Florida citrus growers left reeling from Hurricane Ian’s devastation
Some growers say this could be the final straw for some farmers, who had just gotten back to normal after the destruction caused by Hurricane Irma in 2017.
Longtime citrus growers say winds and flooding rains from Hurricane Ian may have destroyed half or more of their crop. Top producing trees were also uprooted.
Hurricane Ian disrupted the lives of many millions across the United States and Cuba during its rampage through the Atlantic last month. The path of destruction left behind by the deadly hurricane included everything from homes to tobacco farms in Cuba to citrus farms in Florida. The results have been devastating.
The strong winds and flooding rain from Hurricane Ian destroyed many crops in Florida which increased the total losses and economic impact from Ian, which AccuWeather estimates to be between $180 and $210 billion in the U.S., according to Founder and CEO Dr.
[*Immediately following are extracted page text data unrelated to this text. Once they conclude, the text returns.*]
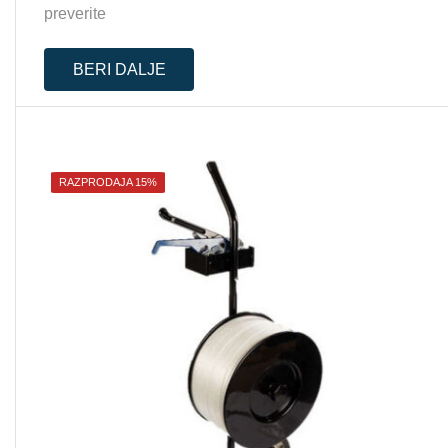
preverite
BERI DALJE
RAZPRODAJA 15%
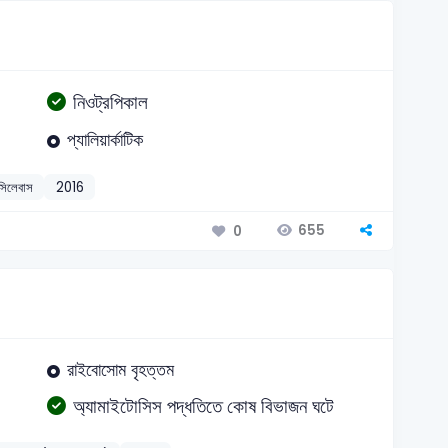
নিওট্রপিকাল
প্যালিয়ার্কাটিক
 সিলেবাস
2016
655
0
রাইবোসোম বৃহত্তম
অ্যামাইটোসিস পদ্ধতিতে কোষ বিভাজন ঘটে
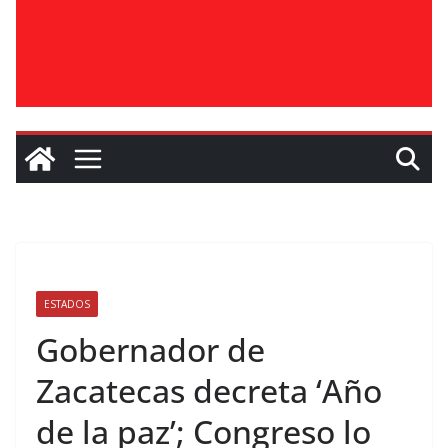
ESTADOS
Gobernador de
Zacatecas decreta ‘Año
de la paz’; Congreso lo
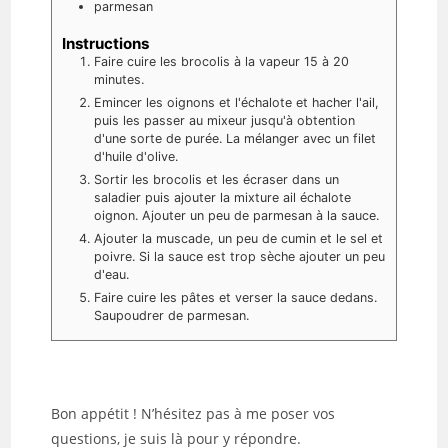
parmesan
Instructions
Faire cuire les brocolis à la vapeur 15 à 20
minutes.
Emincer les oignons et l'échalote et hacher l'ail,
puis les passer au mixeur jusqu'à obtention
d'une sorte de purée. La mélanger avec un filet
d'huile d'olive.
Sortir les brocolis et les écraser dans un
saladier puis ajouter la mixture ail échalote
oignon. Ajouter un peu de parmesan à la sauce.
Ajouter la muscade, un peu de cumin et le sel et
poivre. Si la sauce est trop sèche ajouter un peu
d'eau.
Faire cuire les pâtes et verser la sauce dedans.
Saupoudrer de parmesan.
Bon appétit ! N’hésitez pas à me poser vos
questions, je suis là pour y répondre.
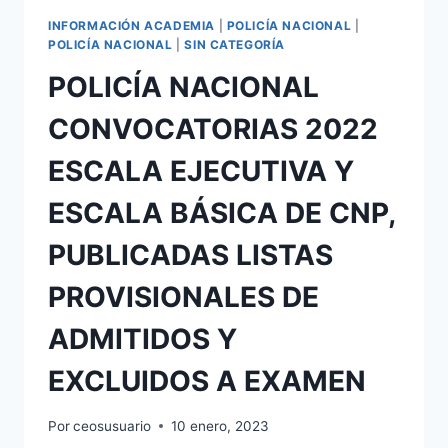
INFORMACIÓN ACADEMIA
|
POLICÍA NACIONAL
|
POLICÍA NACIONAL
|
SIN CATEGORÍA
POLICÍA NACIONAL
CONVOCATORIAS 2022
ESCALA EJECUTIVA Y
ESCALA BÁSICA DE CNP,
PUBLICADAS LISTAS
PROVISIONALES DE
ADMITIDOS Y
EXCLUIDOS A EXAMEN
Por
ceosusuario
10 enero, 2023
Joel N. Myers. Roy Petteway of Petteway Citrus and Cattle was one of many to have his crops impacted by Hurricane Ian.
Petteway is the owner of a family farm near Zolfo Springs, Florida, located about 50 miles southeast of Tampa. He is a longtime grower and is part of the fifth generation of farmers for the property. In those years, the family has pulled through several challenges.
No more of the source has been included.